= Jack Allen (Canadian politician) =

Canadian politician

Jack Raymond Allen (1909 — February 11, 1992) was a Canadian landscape gardener and politician who served as reeve of East York, Ontario from 1957 to 1960.

=="Bayview Ghost"==
He is best known for his responsibility for the Bayview Ghost, a partially constructed apartment building and white elephant which was begun after Allen personally ordered that a building permit be issued to the developer, over the opposition of residents until public opposition to the development resulted in the municipal council overruling Allen. The council first attempted to revoke the permit and then, when that proved not to be possible, refused to extend water and sewer service to the site - resulting in construction being halted and a stand off which was not resolved for over twenty years. The controversy contributed to Allen's defeat by True Davidson in the 1960 municipal election.

==Early life==
Allen was born in East York in 1909. He was provincial flyweight boxing champion in 1932. Allen served in the Royal Canadian Air Force during World War II and then attended the Niagara Parks Commission School of Horticulture where he trained as a landscape architect. His projects included Memorial Gardens and the grounds of Sunnybrook Hospital. Allen was blamed for construction of the Bayview Ghost, which contributed to his defeat.

==Political career==
He first ran for East York's municipal council in December 1953 at the age of 34 and was elected on a platform of park development, street improvement, and improvement to the municipality's sewage and garbage disposal systems. He topped the ballot in the at large election to become vice-chairman of council, the second highest position in the township after reeve. He also served as chairman of the public works committee. He ran for reeve the next year but was defeated by incumbent Harry Simpson. Allen returned to council in mid-1955 by winning a by-election to fill a vacancy. Allen ran again for reeve in 1956, when Simpson decided not to run for re-election. He ran on a platform of preserving parkland, improving transportation, and low taxes, defeating Howard Chandler to win the position.

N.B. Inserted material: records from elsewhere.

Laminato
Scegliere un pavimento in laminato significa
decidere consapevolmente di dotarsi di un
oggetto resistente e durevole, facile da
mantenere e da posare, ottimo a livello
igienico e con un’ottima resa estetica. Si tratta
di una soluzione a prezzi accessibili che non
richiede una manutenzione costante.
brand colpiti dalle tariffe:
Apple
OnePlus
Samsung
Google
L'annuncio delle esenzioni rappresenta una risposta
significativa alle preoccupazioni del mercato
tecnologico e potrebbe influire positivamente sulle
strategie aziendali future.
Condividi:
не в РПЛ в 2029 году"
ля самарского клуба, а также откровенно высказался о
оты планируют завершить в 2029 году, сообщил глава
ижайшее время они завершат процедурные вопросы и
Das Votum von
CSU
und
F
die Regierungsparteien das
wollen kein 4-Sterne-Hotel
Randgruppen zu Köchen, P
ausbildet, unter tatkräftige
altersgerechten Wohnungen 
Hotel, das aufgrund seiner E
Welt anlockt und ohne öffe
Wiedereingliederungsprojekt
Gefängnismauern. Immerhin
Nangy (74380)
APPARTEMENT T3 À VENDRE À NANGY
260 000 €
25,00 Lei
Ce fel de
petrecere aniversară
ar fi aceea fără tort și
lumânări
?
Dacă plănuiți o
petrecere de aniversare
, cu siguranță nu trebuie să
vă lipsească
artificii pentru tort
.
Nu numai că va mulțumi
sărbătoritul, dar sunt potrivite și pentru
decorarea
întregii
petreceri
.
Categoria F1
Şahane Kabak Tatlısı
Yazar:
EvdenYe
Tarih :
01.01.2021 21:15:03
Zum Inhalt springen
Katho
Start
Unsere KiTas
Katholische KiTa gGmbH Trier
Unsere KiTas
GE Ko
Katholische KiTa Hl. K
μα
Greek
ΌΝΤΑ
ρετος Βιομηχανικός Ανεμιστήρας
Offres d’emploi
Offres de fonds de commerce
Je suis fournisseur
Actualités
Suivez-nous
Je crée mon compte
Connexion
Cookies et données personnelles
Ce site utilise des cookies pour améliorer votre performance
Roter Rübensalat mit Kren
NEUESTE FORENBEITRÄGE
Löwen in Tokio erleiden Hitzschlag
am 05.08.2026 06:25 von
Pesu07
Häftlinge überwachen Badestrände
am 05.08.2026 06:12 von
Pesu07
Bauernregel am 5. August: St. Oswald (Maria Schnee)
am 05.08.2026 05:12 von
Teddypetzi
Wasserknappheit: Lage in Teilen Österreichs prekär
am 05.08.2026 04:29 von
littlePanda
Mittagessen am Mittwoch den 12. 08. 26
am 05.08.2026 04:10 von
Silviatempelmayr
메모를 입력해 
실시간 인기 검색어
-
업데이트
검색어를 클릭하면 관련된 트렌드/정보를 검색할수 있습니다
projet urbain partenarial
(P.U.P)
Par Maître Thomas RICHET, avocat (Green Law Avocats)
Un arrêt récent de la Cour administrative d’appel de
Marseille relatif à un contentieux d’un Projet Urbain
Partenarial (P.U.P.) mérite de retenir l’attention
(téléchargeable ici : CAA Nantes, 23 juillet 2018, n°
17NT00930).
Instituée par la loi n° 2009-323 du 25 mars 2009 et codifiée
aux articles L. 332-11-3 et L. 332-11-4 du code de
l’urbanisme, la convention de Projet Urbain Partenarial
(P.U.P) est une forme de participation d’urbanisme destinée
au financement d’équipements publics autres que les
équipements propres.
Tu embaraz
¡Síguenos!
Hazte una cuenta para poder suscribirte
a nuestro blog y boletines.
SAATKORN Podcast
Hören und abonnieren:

In 1957, Reeve Allen announced a plan to extend Cosburn Avenue through Taylor-Massey Creek valley, over the opposition of conservationists. Allen pushed the scheme through the planning committee but was blocked by East York council. In 1958, the Don Valley Conservation Association advocating donating the valley lands to the Metro Region Conservation Authority as part of a green belt, but Allen argued for developing the land for apartment buildings, calling the conservationists "a bunch of birdwatchers who don't know what they're meddling in." Allen was re-elected as reeve in the 1958 election that also saw several anti-development councillors elected, leading to conflicts over development, including the Bayview Ghost controversy.

True Davidson, then a councillor with a background in the Co-operative Commonwealth Federation, was persuaded to challenge Allen for the reeveship by ratepayers groups and conservationists. In the 1960 election, Davidson defeated Allen by more than 1,600 votes with a record voter turnout.

In 1960, he proposed that a stadium be built on the Railway Lands, where the Rogers Centre is now located.